**Work to be completed:**
Copy all the lines of the listing below exactly. Skip the images.

**Task input:**
□ □ □ □ □

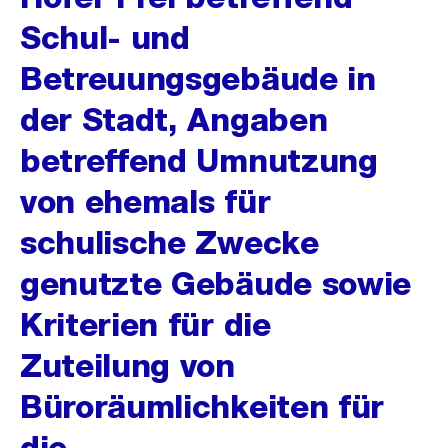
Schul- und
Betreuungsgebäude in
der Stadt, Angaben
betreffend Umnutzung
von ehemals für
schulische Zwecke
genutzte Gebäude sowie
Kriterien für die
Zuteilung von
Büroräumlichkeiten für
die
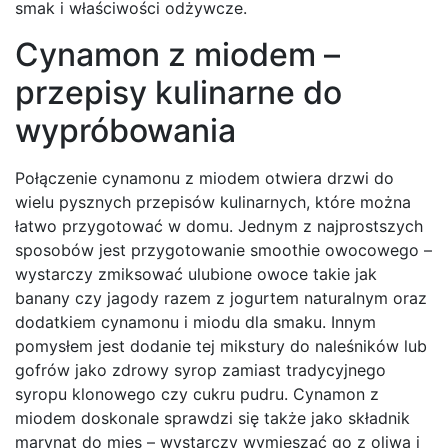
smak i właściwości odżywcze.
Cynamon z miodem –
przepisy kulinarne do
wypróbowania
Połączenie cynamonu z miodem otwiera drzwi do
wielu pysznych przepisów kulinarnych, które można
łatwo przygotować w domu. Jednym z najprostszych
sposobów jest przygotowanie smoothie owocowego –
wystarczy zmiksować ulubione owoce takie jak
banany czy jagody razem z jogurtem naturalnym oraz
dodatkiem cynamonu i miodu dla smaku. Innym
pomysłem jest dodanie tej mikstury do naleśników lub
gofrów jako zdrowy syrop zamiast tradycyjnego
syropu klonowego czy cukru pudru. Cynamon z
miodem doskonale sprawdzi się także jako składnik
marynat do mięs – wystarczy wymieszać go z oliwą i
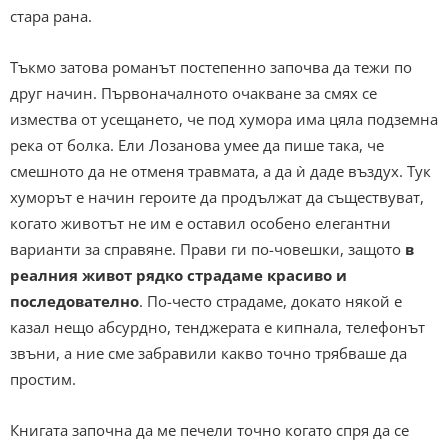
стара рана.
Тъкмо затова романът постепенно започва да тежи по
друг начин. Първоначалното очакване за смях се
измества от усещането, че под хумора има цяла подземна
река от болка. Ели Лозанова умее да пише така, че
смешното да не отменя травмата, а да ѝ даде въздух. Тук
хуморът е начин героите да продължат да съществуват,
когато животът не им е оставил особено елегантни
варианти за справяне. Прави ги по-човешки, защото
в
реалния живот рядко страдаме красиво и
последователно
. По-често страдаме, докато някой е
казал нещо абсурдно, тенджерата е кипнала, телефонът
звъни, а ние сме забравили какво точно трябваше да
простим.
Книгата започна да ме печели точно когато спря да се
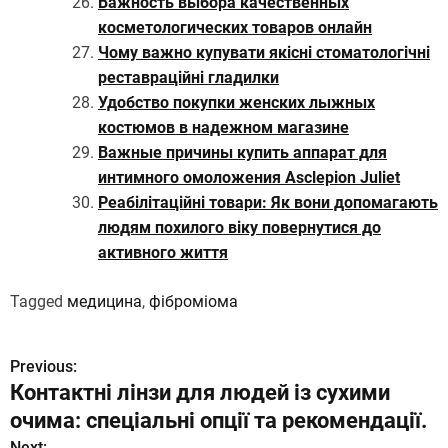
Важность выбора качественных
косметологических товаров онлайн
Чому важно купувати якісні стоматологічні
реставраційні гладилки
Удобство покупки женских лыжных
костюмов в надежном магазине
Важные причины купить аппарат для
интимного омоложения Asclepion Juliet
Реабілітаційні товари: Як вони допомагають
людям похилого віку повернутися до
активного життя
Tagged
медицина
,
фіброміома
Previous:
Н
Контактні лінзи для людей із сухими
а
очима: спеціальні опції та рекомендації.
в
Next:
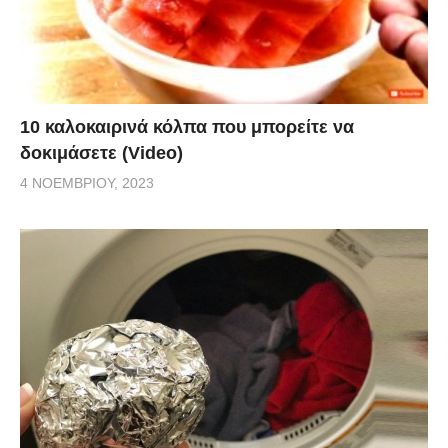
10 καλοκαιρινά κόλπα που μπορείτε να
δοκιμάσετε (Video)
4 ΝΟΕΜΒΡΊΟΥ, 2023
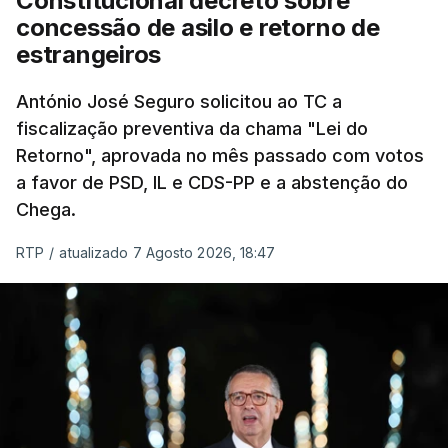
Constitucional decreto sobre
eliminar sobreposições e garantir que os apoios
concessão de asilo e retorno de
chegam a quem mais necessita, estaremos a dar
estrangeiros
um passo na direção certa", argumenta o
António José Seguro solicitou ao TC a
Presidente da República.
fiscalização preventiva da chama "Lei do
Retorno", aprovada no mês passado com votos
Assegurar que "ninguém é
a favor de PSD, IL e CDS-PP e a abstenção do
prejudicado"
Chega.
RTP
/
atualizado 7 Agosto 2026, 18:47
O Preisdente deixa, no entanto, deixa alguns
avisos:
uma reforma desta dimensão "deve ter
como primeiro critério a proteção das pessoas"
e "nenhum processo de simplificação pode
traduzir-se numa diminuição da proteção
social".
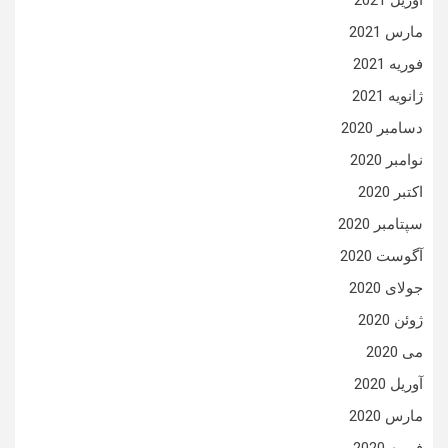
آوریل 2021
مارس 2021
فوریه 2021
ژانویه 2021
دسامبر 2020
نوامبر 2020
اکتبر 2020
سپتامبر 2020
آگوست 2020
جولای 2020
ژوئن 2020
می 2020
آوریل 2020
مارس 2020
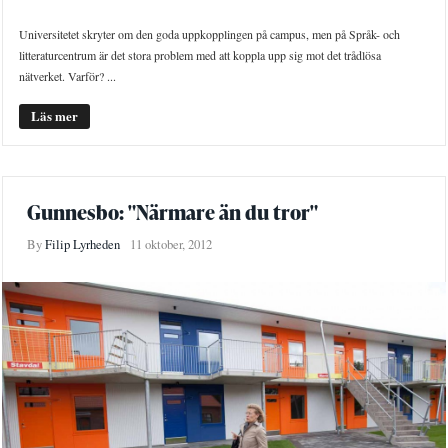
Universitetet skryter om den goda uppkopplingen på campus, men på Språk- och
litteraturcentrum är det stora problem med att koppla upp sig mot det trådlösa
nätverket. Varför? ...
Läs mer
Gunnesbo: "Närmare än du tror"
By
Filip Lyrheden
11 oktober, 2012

□ □ □ □ □

**Reply to the exercise:**
Schul- und
Betreuungsgebäude in
der Stadt, Angaben
betreffend Umnutzung
von ehemals für
schulische Zwecke
genutzte Gebäude sowie
Kriterien für die
Zuteilung von
Büroräumlichkeiten für
die
smak i właściwości odżywcze.
Cynamon z miodem –
przepisy kulinarne do
wypróbowania
Połączenie cynamonu z miodem otwiera drzwi do
wielu pysznych przepisów kulinarnych, które można
łatwo przygotować w domu. Jednym z najprostszych
sposobów jest przygotowanie smoothie owocowego –
wystarczy zmiksować ulubione owoce takie jak
banany czy jagody razem z jogurtem naturalnym oraz
dodatkiem cynamonu i miodu dla smaku. Innym
pomysłem jest dodanie tej mikstury do naleśników lub
gofrów jako zdrowy syrop zamiast tradycyjnego
syropu klonowego czy cukru pudru. Cynamon z
miodem doskonale sprawdzi się także jako składnik
marynat do mięs – wystarczy wymieszać go z oliwą i
стара рана.
Тъкмо затова романът постепенно започва да тежи по
друг начин. Първоначалното очакване за смях се
измества от усещането, че под хумора има цяла подземна
река от болка. Ели Лозанова умее да пише така, че
смешното да не отменя травмата, а да ѝ даде въздух. Тук
хуморът е начин героите да продължат да съществуват,
когато животът не им е оставил особено елегантни
варианти за справяне. Прави ги по-човешки, защото
в
реалния живот рядко страдаме красиво и
последователно
. По-често страдаме, докато някой е
казал нещо абсурдно, тенджерата е кипнала, телефонът
звъни, а ние сме забравили какво точно трябваше да
простим.
Книгата започна да ме печели точно когато спря да се
Важность выбора качественных
косметологических товаров онлайн
Чому важно купувати якісні стоматологічні
реставраційні гладилки
Удобство покупки женских лыжных
костюмов в надежном магазине
Важные причины купить аппарат для
интимного омоложения Asclepion Juliet
Реабілітаційні товари: Як вони допомагають
людям похилого віку повернутися до
активного життя
Tagged
медицина
,
фіброміома
Previous:
Н
Контактні лінзи для людей із сухими
а
очима: спеціальні опції та рекомендації.
в
Next:
10 καλοκαιρινά κόλπα που μπορείτε να
δοκιμάσετε (Video)
4 ΝΟΕΜΒΡΊΟΥ, 2023
Constitucional decreto sobre
eliminar sobreposições e garantir que os apoios
concessão de asilo e retorno de
chegam a quem mais necessita, estaremos a dar
estrangeiros
um passo na direção certa", argumenta o
António José Seguro solicitou ao TC a
Presidente da República.
fiscalização preventiva da chama "Lei do
Retorno", aprovada no mês passado com votos
Assegurar que "ninguém é
a favor de PSD, IL e CDS-PP e a abstenção do
prejudicado"
Chega.
RTP
/
atualizado 7 Agosto 2026, 18:47
O Preisdente deixa, no entanto, deixa alguns
avisos:
uma reforma desta dimensão "deve ter
como primeiro critério a proteção das pessoas"
e "nenhum processo de simplificação pode
traduzir-se numa diminuição da proteção
social".
آوریل 2021
مارس 2021
فوریه 2021
ژانویه 2021
دسامبر 2020
نوامبر 2020
اکتبر 2020
سپتامبر 2020
آگوست 2020
جولای 2020
ژوئن 2020
می 2020
آوریل 2020
مارس 2020
Universitetet skryter om den goda uppkopplingen på campus, men på Språk- och
litteraturcentrum är det stora problem med att koppla upp sig mot det trådlösa
nätverket. Varför? ...
Läs mer
Gunnesbo: "Närmare än du tror"
By
Filip Lyrheden
11 oktober, 2012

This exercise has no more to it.